Papa a Milano: Zemrani Cherki (musulmano), “è una persona speciale; impossibile non amarlo”

“Papa Francesco è davvero una persona speciale ed è impossibile non amarlo: il suo messaggio di pace e di fratellanza tra i popoli ispira grande fiducia anche a chi non è cristiano”. Negli ultimi giorni, Zemrani Cherki ha visto cambiare la sua vita radicalmente: non solo ha trovato una nuova casa per la sua famiglia, ma a dargli le chiavi per entrare sarà Papa Francesco in persona. Durante la Messa di domani al parco di Monza, infatti, il Pontefice consegnerà simbolicamente le chiavi di casa alle prime quattro famiglie a cui sono stati assegnati i 55 appartamenti ristrutturati dalla Caritas Ambrosiana per i milanesi in difficoltà. E la famiglia di Zemrani è proprio una di quelle che, domani, avrà l’occasione di incontrare il Pontefice e ricevere da lui le chiavi della nuova casa. “Ormai non ci speravo più – spiega al Sir Zemrani, italo-marocchino che vive a Milano insieme a sua moglie e alle sue due bambine. “Prima di ottenere l’assegnazione per la nuova casa, io e la mia famiglia vivevamo in un monolocale, ma avendo uno stipendio medio-basso non riuscivo più a pagare l’affitto”. Zemrani rivela di aver avuto parecchie difficoltà a trovare qualcuno che gli affittasse un appartamento: “I privati non affittano, perché temono di non ricevere i soldi, mentre il Comune di Milano sostiene che il mio reddito è troppo alto per avere una casa dall’Aler. Perciò, quando ho fatto domanda al Comune per la casa, sono finito al posto numero 15mila in graduatoria”.
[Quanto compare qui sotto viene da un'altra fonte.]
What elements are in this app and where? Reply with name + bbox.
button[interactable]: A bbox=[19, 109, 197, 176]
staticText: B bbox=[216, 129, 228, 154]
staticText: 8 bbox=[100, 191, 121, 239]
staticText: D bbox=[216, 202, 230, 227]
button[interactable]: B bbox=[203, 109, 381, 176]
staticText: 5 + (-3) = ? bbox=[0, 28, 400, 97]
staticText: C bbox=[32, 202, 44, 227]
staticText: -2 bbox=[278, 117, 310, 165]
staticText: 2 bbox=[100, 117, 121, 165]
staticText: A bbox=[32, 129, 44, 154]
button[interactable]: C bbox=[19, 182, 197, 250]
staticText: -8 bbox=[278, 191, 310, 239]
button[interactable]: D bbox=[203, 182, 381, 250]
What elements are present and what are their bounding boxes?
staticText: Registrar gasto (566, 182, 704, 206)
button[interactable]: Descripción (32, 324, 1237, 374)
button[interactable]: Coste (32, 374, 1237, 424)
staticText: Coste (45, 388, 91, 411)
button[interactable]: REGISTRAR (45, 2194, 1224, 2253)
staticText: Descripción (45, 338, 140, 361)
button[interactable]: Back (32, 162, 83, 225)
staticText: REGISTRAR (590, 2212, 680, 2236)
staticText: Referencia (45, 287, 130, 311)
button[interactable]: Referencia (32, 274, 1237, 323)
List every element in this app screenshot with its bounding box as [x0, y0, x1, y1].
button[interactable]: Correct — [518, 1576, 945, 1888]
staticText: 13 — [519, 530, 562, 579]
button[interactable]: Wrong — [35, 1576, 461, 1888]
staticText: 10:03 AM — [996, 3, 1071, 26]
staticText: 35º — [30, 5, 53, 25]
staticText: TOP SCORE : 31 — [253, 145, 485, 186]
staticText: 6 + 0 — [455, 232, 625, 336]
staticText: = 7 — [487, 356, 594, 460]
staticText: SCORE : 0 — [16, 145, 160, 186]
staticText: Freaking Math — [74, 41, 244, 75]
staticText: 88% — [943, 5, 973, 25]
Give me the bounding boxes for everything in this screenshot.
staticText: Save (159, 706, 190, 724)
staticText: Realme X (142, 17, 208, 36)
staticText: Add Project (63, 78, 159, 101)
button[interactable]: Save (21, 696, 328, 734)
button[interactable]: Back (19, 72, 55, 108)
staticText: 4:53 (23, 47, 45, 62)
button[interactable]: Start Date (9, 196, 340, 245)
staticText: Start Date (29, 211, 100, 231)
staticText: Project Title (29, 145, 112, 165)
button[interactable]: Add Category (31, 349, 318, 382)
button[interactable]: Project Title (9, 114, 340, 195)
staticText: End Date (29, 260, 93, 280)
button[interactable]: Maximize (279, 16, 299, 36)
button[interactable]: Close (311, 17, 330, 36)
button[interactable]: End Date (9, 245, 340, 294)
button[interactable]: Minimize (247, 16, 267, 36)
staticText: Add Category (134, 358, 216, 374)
La situazione per Zemrani e la sua famiglia è cambiata completamente quando è uscito il bando della Fondazione San Carlo: i 55 appartamenti, tutti in zona Niguarda, sono stati affidati alla Chiesa dal Comune e sono state assegnate con bando pubblico tramite la Fondazione San Carlo a un canone più basso di quello di mercato. L’intervento è stato possibile grazie alla diocesi di Milano che ha garantito i costi dell’intera operazione attingendo ai fondi dell’8 per mille per la Chiesa cattolica. Al bando hanno risposto più di 800 famiglie e tra queste sono state selezionate quelle che rispondevano ai requisiti necessari: essere cittadini italiani e, se stranieri, avere un permesso di soggiorno da almeno due anni; un reddito Isee non superiore a 26mila euro; avere la residenza o l’attività lavorativa nel comune di Milano da almeno un anno. “Abbiamo appena visto il nostro nuovo appartamento: è davvero molto bello – racconta Zemrani -. Certo, ci sono ancora alcuni lavoretti da fare ma non importa: io faccio l’elettricista e non ho alcun problema a fare qualche sistemazione”. La famiglia di Zemrani entrerà in possesso della nuova casa tra la fine di marzo e i primi di aprile, ma intanto sabato riceverà le chiavi direttamente dal Papa nel corso della celebrazione al Parco di Monza. “Per domani ho chiesto il permesso a lavoro così da poter staccare prima e correre a Monza per l’appuntamento. Non vedo l’ora di incontrare Francesco: lui è un grande e, nonostante io sia musulmano, per me è un vero e proprio idolo”.